The “Save Dr. Ken” Facebook group includes alumni, current students and outside supporters who are familiar with Howell through his books or his appearances on EWTN, a Catholic television network. Howell is actively involved in the group and has written personal responses to some of his Facebook supporters.
“Save Dr. Ken” is actively working to take its protest beyond Facebook. Its home page offers detailed instructions on how to protest Howell’s dismissal, separately tailored to students, alumni and outside supporters. For example, the group asks alumni to cease donating to the university until Howell is reinstated. It also encourages members to donate to the Alliance Defense Fund, the legal alliance defending Howell’s case.
Members of the Facebook group are planning a prayer vigil on the university’s quad. Students are also organizing a mass boycott of all university religion courses unless Howell is reinstated by the fall, Melissa Silverberg, editor-in-chief of the university’s student newspaper, the Daily Illini, confirmed.
Howell is a popular professor; his students voted for him to receive an “Excellence in Teaching” award last fall, and now they are rallying for him.
Because Howell helped direct programs at the Newman Center, it has become a major player in the conflict. Monsignor Gregory Ketcham, the center’s director, wrote in an e-mail to Newman residents that “We will seek to lobby for [Howell] to continue to teach Catholic courses on campus for University credit and for the Catholic cause on campus.”

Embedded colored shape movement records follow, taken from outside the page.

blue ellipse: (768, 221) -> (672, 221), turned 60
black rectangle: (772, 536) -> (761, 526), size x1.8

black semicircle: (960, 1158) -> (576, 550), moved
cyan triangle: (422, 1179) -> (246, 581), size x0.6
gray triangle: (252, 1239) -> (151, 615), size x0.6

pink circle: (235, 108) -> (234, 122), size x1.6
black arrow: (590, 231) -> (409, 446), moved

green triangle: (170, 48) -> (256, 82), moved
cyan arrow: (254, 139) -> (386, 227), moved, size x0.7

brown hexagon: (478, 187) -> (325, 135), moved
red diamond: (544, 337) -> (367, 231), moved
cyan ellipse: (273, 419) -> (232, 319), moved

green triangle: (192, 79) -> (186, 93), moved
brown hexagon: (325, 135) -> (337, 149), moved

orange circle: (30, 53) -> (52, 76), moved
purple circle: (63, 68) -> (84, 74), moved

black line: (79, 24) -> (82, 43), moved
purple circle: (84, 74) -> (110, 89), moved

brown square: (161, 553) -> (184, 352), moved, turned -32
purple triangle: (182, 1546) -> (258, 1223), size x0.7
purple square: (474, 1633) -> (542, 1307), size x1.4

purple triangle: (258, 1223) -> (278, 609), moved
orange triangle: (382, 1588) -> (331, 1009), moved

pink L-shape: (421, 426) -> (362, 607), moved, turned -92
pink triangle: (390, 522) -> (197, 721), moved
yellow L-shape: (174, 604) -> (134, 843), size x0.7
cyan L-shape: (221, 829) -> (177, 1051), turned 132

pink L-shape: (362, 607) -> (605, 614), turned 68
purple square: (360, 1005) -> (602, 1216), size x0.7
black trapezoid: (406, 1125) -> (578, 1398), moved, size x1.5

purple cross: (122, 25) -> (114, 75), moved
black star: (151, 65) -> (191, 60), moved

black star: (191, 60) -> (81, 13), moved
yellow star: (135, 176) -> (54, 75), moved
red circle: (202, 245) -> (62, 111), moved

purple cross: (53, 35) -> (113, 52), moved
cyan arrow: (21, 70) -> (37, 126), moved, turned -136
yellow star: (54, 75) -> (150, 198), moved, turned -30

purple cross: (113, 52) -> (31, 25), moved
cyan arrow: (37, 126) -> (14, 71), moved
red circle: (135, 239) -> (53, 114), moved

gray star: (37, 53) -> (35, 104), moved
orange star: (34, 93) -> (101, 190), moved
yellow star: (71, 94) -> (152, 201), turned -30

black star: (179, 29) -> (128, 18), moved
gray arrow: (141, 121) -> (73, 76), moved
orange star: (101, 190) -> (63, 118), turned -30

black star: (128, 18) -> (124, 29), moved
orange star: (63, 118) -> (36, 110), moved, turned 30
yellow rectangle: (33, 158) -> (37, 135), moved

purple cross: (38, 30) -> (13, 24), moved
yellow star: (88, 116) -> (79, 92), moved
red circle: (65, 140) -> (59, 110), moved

Students at the center are not the only ones protesting. The campus secularist group, Atheists, Agnostics & Freethinkers, has taken up Howell’s cause. Howell had worked with the group in the past, helping organize a public debate between an atheist and a Catholic on “Does the Christian God Exist?” last February. Its president wrote a letter to the university chancellor, Robert Easter, saying, “[Howell] has shown a commitment to the questioning of all ideas. His loss is a profound blow to the University of Illinois and its purpose… Who will next be silenced?”
“Even people who disagree with what [Howell] taught think that his firing was wrong,” said Silverberg.
And what the Alliance Defense Fund is doing, from CNS News.
Excerpt:
The Alliance Defense Fund, a Christian legal group, has given the University of Illinois at Urbana-Champaign until the end of Friday to re-instate a professor who was relieved of his teaching duties following complaints he engaged in “hate speech” by teaching students about Catholic teaching on homosexuality in a course about Catholicism.
In a letter to University officials, ADF attorneys say that Dr. Kenneth Howell lost his position simply for teaching the facts about a Catholic moral teaching, and that University officials have until July 16 to respond to demands that the university immediately reinstate Howell to his teaching position, or face court action.
Ah, the Alliance Defense Fund. Proof that you can be a lawyer and still be a good person. If I had children, I would be sure to tell my children that if they wanted to work for the ADF, all their law school expenses would be paid in full. That is, assuming I had income left over from paying for abortions, IVF and sex changes for Obama’s special interest groups. Oh, well. Let’s hope that someone repeals Obamacare before my future children are ready to go to university.